During four days of seismic monitoring at Pico de Orizaba (10-13 October), only a single A-type event was recorded by an analog seismic station at 4,680 m above sea level on the S flank. The M 2.7 shock, on 12 October at 0124, had an S-P of 1.5 seconds, consistent with a depth of 8 km. The station, a 1-component (Z) 1-second seismometer, was operated at 72 dB amplification at 0.3-30 Hz. No fumarolic activity was observed and crater morphology has remained unchanged since the team's initial observation in 1989. Geologists plan a continued monitoring program.

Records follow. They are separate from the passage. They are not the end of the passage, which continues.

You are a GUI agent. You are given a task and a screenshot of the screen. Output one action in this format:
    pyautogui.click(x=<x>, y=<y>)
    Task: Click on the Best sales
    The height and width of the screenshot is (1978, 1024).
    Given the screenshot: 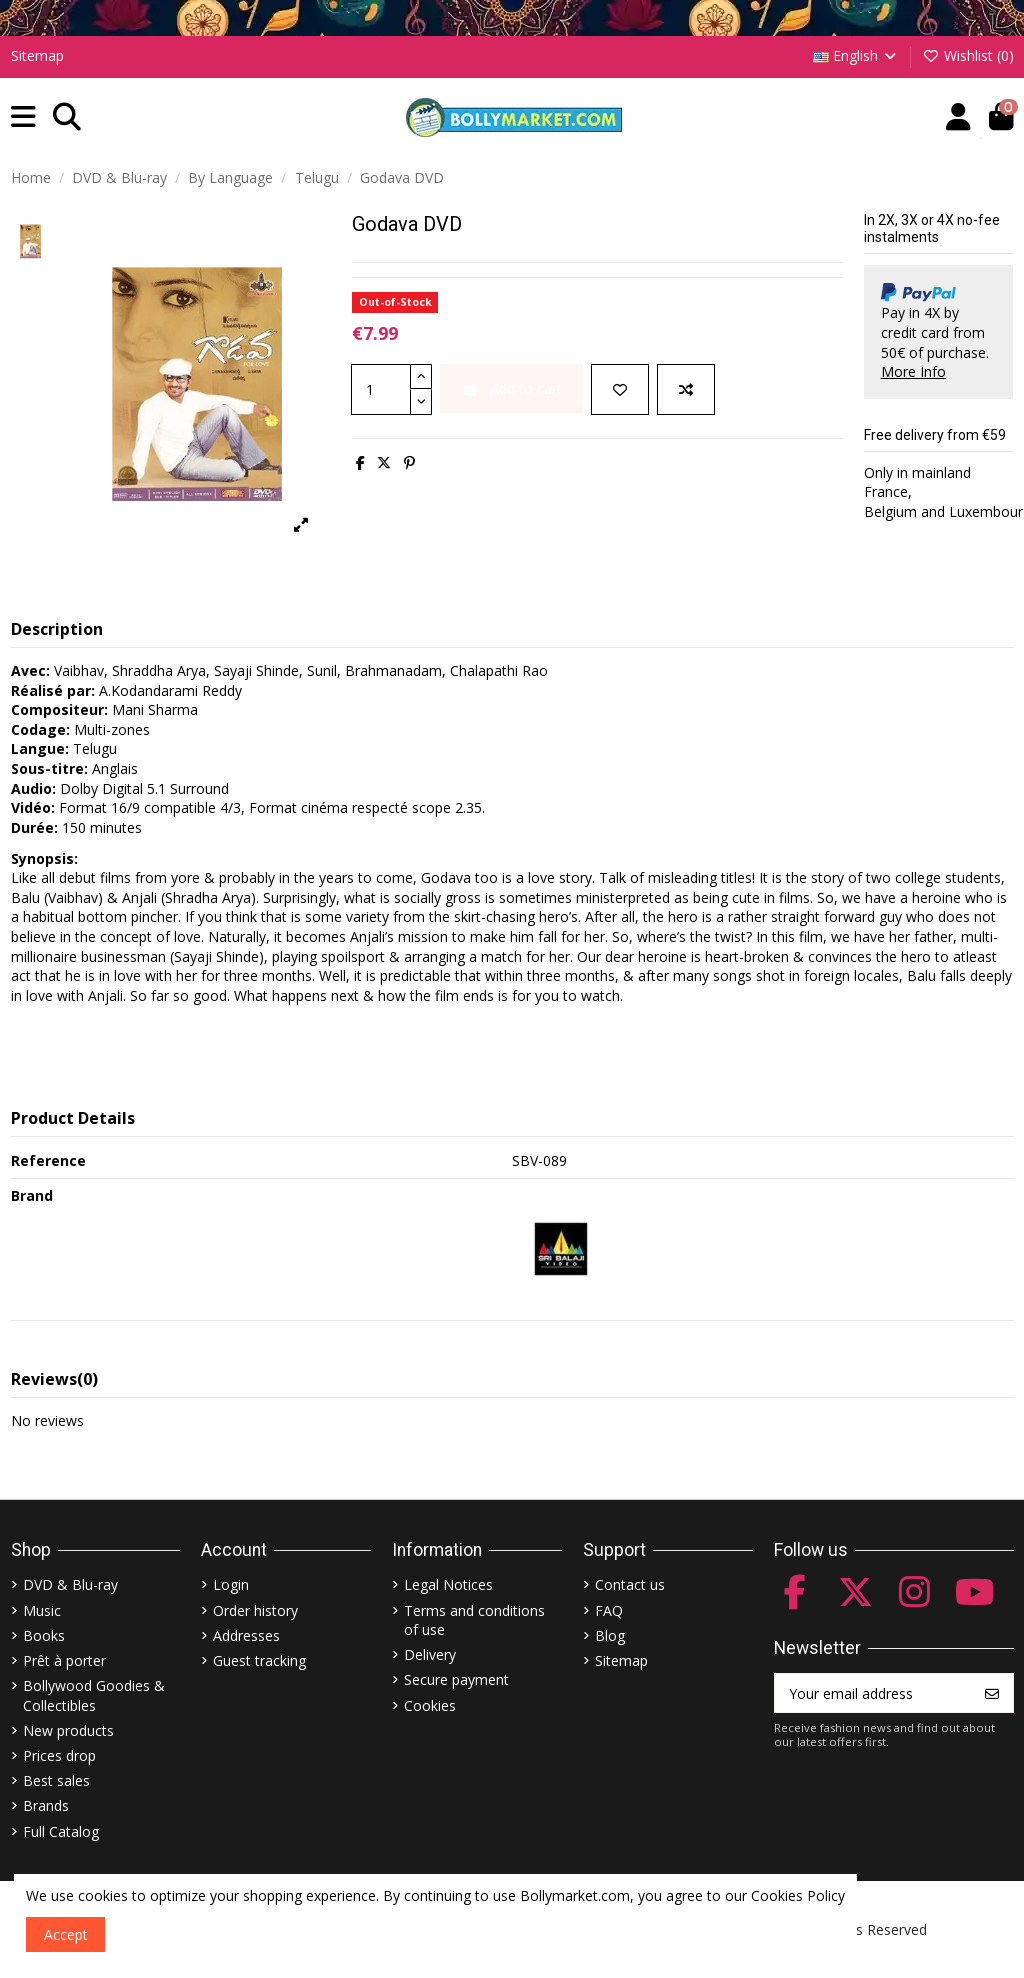 What is the action you would take?
    pyautogui.click(x=56, y=1780)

Geological Summary. Pico de Orizaba (Volcán Citlaltépetl), México's highest peak and North America's highest volcano, was formed in three stages beginning during the mid-Pleistocene. Orizaba lies at the southern end of a volcanic chain extending north to Cofre de Perote volcano and towers up to 4400 m above its eastern base. Construction of the initial Torrecillas and Espolón de Oro volcanoes was contemporaneous with growth of Sierra Negra volcano on the SW flank and was followed by edifice collapses that produced voluminous debris avalanches and lahars. The modern volcano was constructed during the late Pleistocene and Holocene of viscous andesitic and dacitic lavas, forming the current steep-sided cone. Repetitive explosive eruptions beginning during the early Holocene accompanied lava dome growth and lava effusion. Historical eruptions have consisted of moderate explosive activity and the effusion of dacitic lava flows. The latest eruption occurred during the 19th century.

Information Contacts: G. Pomposo, Benemérita University, Puebla; A. Martín del Pozzo, UNAM, México D.F.